Dataset entries:

- - - - -

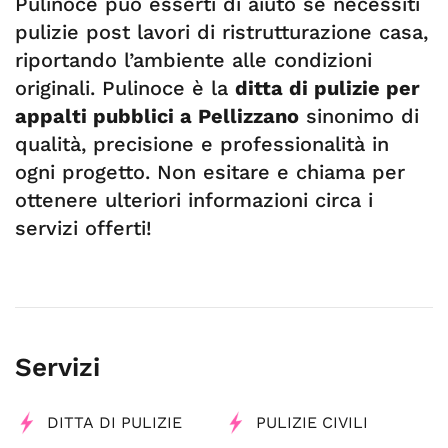
Pulinoce può esserti di aiuto se necessiti
pulizie post lavori di ristrutturazione casa,
riportando l’ambiente alle condizioni
originali. Pulinoce è la
ditta di pulizie per
appalti pubblici a Pellizzano
sinonimo di
qualità, precisione e professionalità in
ogni progetto. Non esitare e chiama per
ottenere ulteriori informazioni circa i
servizi offerti!
Servizi
DITTA DI PULIZIE
PULIZIE CIVILI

- - - - -

* Exercise objective
Write out all of the data above exactly, pictures excluded.

* Answer box
Pulinoce può esserti di aiuto se necessiti
pulizie post lavori di ristrutturazione casa,
riportando l’ambiente alle condizioni
originali. Pulinoce è la
ditta di pulizie per
appalti pubblici a Pellizzano
sinonimo di
qualità, precisione e professionalità in
ogni progetto. Non esitare e chiama per
ottenere ulteriori informazioni circa i
servizi offerti!
Servizi
DITTA DI PULIZIE
PULIZIE CIVILI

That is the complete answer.